How to nominate: Just right click the picture you'd like to nominate..... go to 'properties' and paste the location into the image icon on this thread..... its easy!

Have fun...... and get nominating!


----------



## woodsac

*"Lock" by erick






*900 pixel version here: http://ymages.com/galerie/forums/900/ecluse_6202-208.jpg


----------



## Efergoh

Alex_B's Steel City at night.


----------



## JohnMF

Pigs_can_fly: Faith Lim 1


----------



## Jim Gratiot

Joy Ride by woodsac


----------



## lostprophet

*...and then on to Kimmeridge 

by flyingseale
*


----------



## lostprophet

My Blue, Blue Chicago Day    by Corry


----------



## lostprophet

Those high peaks  - by Alex_B


----------



## Alex_B

is this ok?  by spako


----------



## cubcub

Sunrise by Naicidrac.


----------



## cubcub

Butterflies!!! by Orgnoi1


----------



## JTHphoto

#1 in *Especially for Ravi: "Fire in the Sky"* by _LaFoto_


----------



## jimiismydaddy

Watching the sun go down by tonyeck







and

Lots of interesting summer weather bytonyeck


----------



## Claff

#4, "Male Mallard", from "some flights and an owl" by Raymond J Barlowhttp://www.thephotoforum.com/forum/member.php?u=3743


----------



## megapaws

Yearning for freedom...? by hape


----------



## MrMatthieu

Self Portrait by Naicidrac


----------



## benjikan

Alex_B said:


> is this ok?  by spako



Very nice Alex..I love the counter'point' between the Cactus and Bubble, some serious tension there..At least potentially.

Ben


----------



## benjikan

MrMatthieu said:


> Self Portrait by Naicidrac



C'est vraiment genial..Bravo!

Ben


----------



## mmxbreaks

Saw a competition on thinkcamera.com - apparently giving away an Olympus E400 DSLR kit for their current monthly compo!

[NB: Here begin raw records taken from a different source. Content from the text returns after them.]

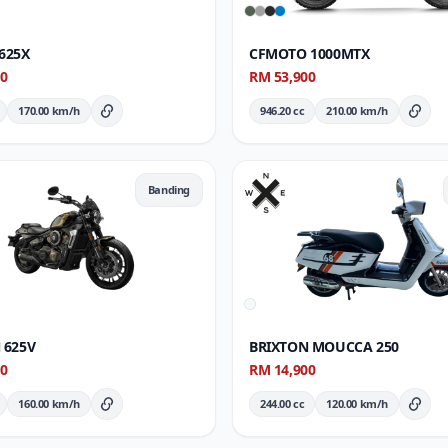
625X
CFMOTO 1000MTX
00
RM 53,900
170.00 km/h
946.20 cc
210.00 km/h
Butiran Penuh
Buti
Banding
 625V
BRIXTON MOUCCA 250
00
RM 14,900
160.00 km/h
244.00 cc
120.00 km/h
Butiran Penuh
Buti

I think I may have to enter that one. Direct link:
_taken away_


----------



## LaFoto

Well mmxbreaks, I'm afraid our TPF POTM competition is exclusively for photos that have been shown by our own members in our own galleries... 
Therefore I must take out the link. Sorry.


----------



## Mainiac

Sunset Over Sacramento River by SkyscraperSunset


----------



## ariadne76

Last Check Point by emayd


----------



## cherrymoose

Takin a stroll, (#1), by JonnyVPA


----------



## flyingseale

Views from Ivinghoe Beacon, by Mohain.


----------



## flyingseale

The day before the first day of spring, by Rathbone


----------



## THORHAMMER

*Toronto's Distillery District...With Added Night

GOM
*


----------



## THORHAMMER

*A stormcloud over the city

Tantalus
*

see februarys nomination/voting thread


----------



## LaFoto

*Tyson*, _Early morning barn fire kills 2 horses_


----------



## LaFoto

THORHAMMER, your nomination for the Tantalus-photo cannot stay, I'm afraid, for he posted that one on 25 February and it should only be photo posted in the month of March to be nominated for this very (i.e. the March-)POTM...

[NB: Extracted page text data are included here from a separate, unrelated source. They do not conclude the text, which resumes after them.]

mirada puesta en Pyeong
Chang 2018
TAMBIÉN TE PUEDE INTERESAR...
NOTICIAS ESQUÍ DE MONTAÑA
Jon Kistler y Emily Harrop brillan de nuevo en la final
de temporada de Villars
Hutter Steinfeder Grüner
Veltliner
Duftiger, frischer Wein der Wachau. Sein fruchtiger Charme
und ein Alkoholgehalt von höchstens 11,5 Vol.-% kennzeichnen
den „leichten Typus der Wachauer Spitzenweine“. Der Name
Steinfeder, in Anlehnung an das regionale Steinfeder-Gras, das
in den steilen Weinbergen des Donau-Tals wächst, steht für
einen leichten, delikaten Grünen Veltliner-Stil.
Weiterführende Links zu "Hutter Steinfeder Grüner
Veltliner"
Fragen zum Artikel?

Plus it has been nominated for the Feb-POTM and is out there for voting NOW!


----------



## RMThompson

Jim Gratiot said:


> Joy Ride by woodsac


 
HOLY GEEZ.... is that even a photograph?

amazing!


----------



## Efergoh

Child w/ Orange by The_Traveler


----------



## Steph

Lanscape of dreams #3 by astrodav68.


----------



## danalec99

Last Attempt, by MrMatthieu


----------



## danalec99

Last Attempt, by MrMatthieu


----------



## JTHphoto

#1 in *Chasing light tornadoes in Northern Alberta - 3/27/07 early morning *by _dewey._


----------



## firemedic0135

*Here is the whole reason why I got into Photography....* By BoblyBill


----------



## BoblyBill

WOW... I would have never expected to be nominated... Thank you...


----------



## firemedic0135

BoblyBill said:


> WOW... I would have never expected to be nominated... Thank you...


 Your welcome:thumbup:  this is the first one I have ever nonminated


----------



## Alex_B

blimey, too many good images appearing here... so my chances of winning are dwindling


----------



## Mainiac

*Two of a kind flower shots* by Tantalus




http://678599311961728.csclphoto.ca/20070326/images/20070326113-45.jpg


----------



## cherrymoose

An Unusual Trip, #4-- by Funky


----------



## Jeff Canes

*Spring is here! #3 by mdw*






Tear gas incoming! by anbeck





*Back From the Dead by WNK*


----------



## Tatiana

Refuel, by MrMatthieu


----------



## Mainiac

*Sweet rain for sweet droplets by astrodav68 *


*




*


----------



## brighteyesphotos

*Selective Color (Brass) by Efergoh*


----------



## PNA

Hope this is not too late......

_*Pismo Beach Storm*_ by: gmarquez


----------